Guerrilla gardening, urban interventions, performance graffiti: many of these wild and freaky ideas that are only now being realized on the street have been around since the Yippies and Mail Art in the 1960s, probably even earlier. Maybe these ideas have been floating around in an idealistic haze of the adolescent Dadaists a hundred years ago. And finally the praxis is possible for these strange utopic ideas; they are practical. These ideas never really worked before because of the limits of communications; underground magazines were underground. Only Fluxus had the celebrity names and the cheap communications, courtesy of the US military mail; until the internet came along, again, courtesy of the US military. Not to get all internet utopian about it but the impact can’t be ignored, see my post about “Street Art and the Internet”.

Nick Iltons "Suggestion Box" 2010 with peace sign

And if it didn’t start in the 1960s it happened soon after. Liz Christ and the Green Guerrilla group in NYC started guerrilla gardening and “seed bombing” in 1973. This was just a year after the first graffiti exhibition in NYC by the United Graffiti Artist group. (Maybe street art should be called “guerrilla decorating”.) The Wikipedia entry on “urban interventions” cites The Diggers theatre of San Francisco and the Dutch Provo movement as precursors. The Digger’s Free Store on Page Street, San Francisco, had a sidewall covered in frames called “Free Frame of Reference” The Dutch Provo movement were notorious for their happenings and white propaganda.

Amongst the many stranger street art activities currently in Melbourne there is Bados Earthling who calls his work “performance graffiti”. His character, a man from the future allows him to comment with confusion about the kind of activities that humans are currently engaged in.

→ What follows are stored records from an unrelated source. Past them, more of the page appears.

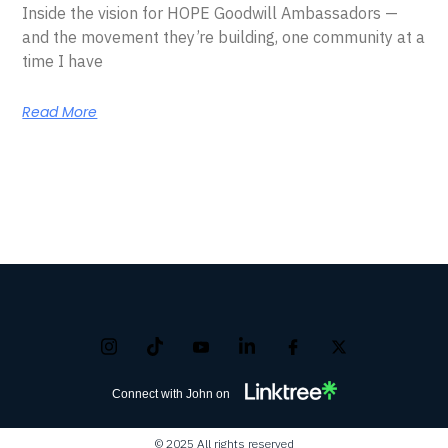
Inside the vision for HOPE Goodwill Ambassadors —
and the movement they’re building, one community at a
time I have
Read More
Connect with John on
© 2025 All rights reserved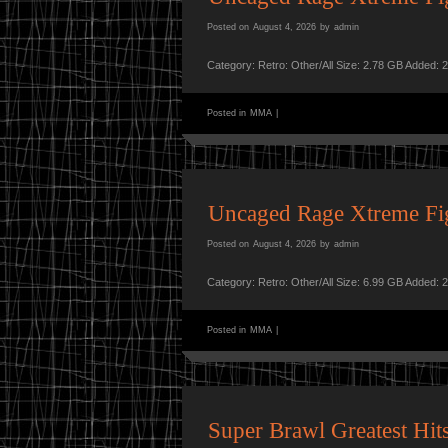
Posted on
August 4, 2026
by
admin
Category: Retro: Other/All Size: 2.78 GB Added: 
Posted in
MMA
|
Uncaged Rage Xtreme F
Posted on
August 4, 2026
by
admin
Category: Retro: Other/All Size: 6.99 GB Added: 
Posted in
MMA
|
Super Brawl Greatest H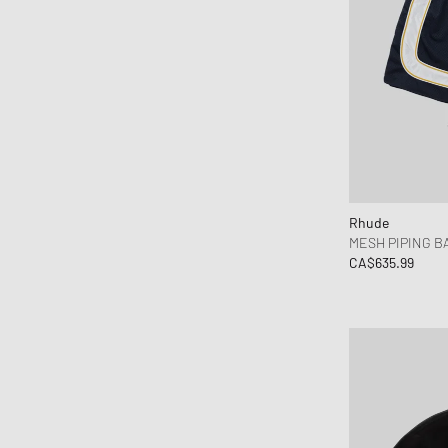
Rhude
MESH PIPING B
CA$635.99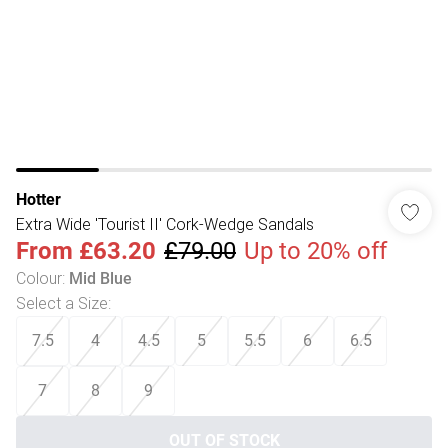
Hotter
Extra Wide 'Tourist II' Cork-Wedge Sandals
From
£63.20
£79.00
Up to 20% off
Colour
:
Mid Blue
Select a Size
:
7.5
4
4.5
5
5.5
6
6.5
7
8
9
OUT OF STOCK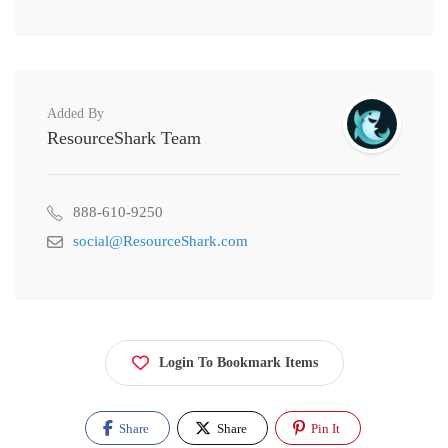
Added By
ResourceShark Team
888-610-9250
social@ResourceShark.com
Login To Bookmark Items
Share
Share
Pin It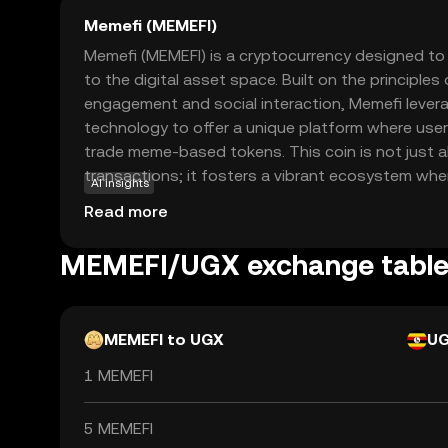
Memefi (MEMEFI)
Memefi (MEMEFI) is a cryptocurrency designed to 
to the digital asset space. Built on the principle
engagement and social interaction, Memefi lever
technology to offer a unique platform where user
trade meme-based tokens. This coin is not just a
transactions; it fosters a vibrant ecosystem whe
AI insights
are valued. Memefi's primary use case is within i
Read more
marketplace, allowing users to express themsel
participating in a decentralized economy. Wheth
MEMEFI/UGX exchange tabl
enthusiast or a crypto newcomer, Memefi offers
explore the world of digital assets.
MEMEFI to UGX
U
1 MEMEFI
5 MEMEFI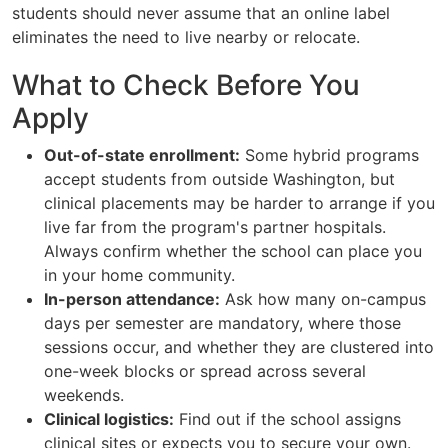
students should never assume that an online label
eliminates the need to live nearby or relocate.
What to Check Before You
Apply
Out-of-state enrollment:
Some hybrid programs
accept students from outside Washington, but
clinical placements may be harder to arrange if you
live far from the program's partner hospitals.
Always confirm whether the school can place you
in your home community.
In-person attendance:
Ask how many on-campus
days per semester are mandatory, where those
sessions occur, and whether they are clustered into
one-week blocks or spread across several
weekends.
Clinical logistics:
Find out if the school assigns
clinical sites or expects you to secure your own.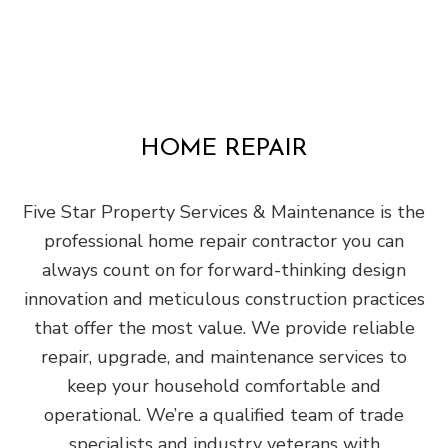
HOME REPAIR
Five Star Property Services & Maintenance is the
professional home repair contractor you can
always count on for forward-thinking design
innovation and meticulous construction practices
that offer the most value. We provide reliable
repair, upgrade, and maintenance services to
keep your household comfortable and
operational. We’re a qualified team of trade
specialists and industry veterans with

As Bados explains: “I’m like a child seeing something for the first time, with a million questions.” (See Invurt’s inteview with Bados.) Bados Earthling’s speech balloon blackboard creates a visual communication that the audience can participate and interact with.

Bados Earthling @ BSG Sweet Streets 2010

There are lots of these ideas floating around the collective consciousness like the spores of mushrooms just waiting for exactly the right conditions to germinate and fruit. “The question of ancestry in culture is spurious. Every new manifestation in culture rewrites the past, changes old maudits into new heroes…” Greil Marcus wrote in Lipstick Traces (p.21) and like Marcus I’m looking at the traces, the tiny amount that remains indicating the former presence of a thing. This is just an outline. It is an attempt to find or hunt down something.

And there are still stranger ideas that I have yet to trace amongst the drivel that various people from the 60s wrote (re-reading parts of Richard Neville’s Playpower has not been enlightening). What traces can we find in the past that explains present street art? And what new and strange will we next see on the street?